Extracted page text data

---

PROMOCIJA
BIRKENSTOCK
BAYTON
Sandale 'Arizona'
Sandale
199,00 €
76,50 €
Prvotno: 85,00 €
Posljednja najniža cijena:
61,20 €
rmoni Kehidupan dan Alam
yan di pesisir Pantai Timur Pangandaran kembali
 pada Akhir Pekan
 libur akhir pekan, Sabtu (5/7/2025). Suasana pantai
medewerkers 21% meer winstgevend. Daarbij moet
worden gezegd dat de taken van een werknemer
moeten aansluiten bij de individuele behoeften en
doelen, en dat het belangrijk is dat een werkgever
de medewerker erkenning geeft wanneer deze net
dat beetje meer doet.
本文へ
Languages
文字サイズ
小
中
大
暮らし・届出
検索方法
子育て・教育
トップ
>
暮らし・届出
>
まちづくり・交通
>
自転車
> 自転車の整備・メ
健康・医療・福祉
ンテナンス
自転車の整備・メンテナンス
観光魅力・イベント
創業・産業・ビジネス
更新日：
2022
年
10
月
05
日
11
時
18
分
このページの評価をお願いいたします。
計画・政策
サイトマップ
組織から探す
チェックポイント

---

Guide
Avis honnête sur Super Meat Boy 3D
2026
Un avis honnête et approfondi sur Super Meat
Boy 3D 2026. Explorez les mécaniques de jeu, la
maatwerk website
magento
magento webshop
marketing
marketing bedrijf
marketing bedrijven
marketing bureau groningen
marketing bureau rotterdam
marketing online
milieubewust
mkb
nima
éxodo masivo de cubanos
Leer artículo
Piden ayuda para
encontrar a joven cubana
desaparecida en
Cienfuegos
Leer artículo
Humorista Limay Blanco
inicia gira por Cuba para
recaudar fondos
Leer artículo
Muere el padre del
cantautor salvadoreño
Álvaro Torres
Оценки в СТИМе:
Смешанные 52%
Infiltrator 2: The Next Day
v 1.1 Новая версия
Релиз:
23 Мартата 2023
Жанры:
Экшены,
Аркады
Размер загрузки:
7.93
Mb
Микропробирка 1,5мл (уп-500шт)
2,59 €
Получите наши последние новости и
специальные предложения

---

ACTIVITY —
Retype only the lines above between the line with "inicia gira por Cuba para" and the line with "специальные предложения", counting those two lines as well, and keep every character as it is.

RESPONSE TO THIS TASK —
inicia gira por Cuba para
recaudar fondos
Leer artículo
Muere el padre del
cantautor salvadoreño
Álvaro Torres
Оценки в СТИМе:
Смешанные 52%
Infiltrator 2: The Next Day
v 1.1 Новая версия
Релиз:
23 Мартата 2023
Жанры:
Экшены,
Аркады
Размер загрузки:
7.93
Mb
Микропробирка 1,5мл (уп-500шт)
2,59 €
Получите наши последние новости и
специальные предложения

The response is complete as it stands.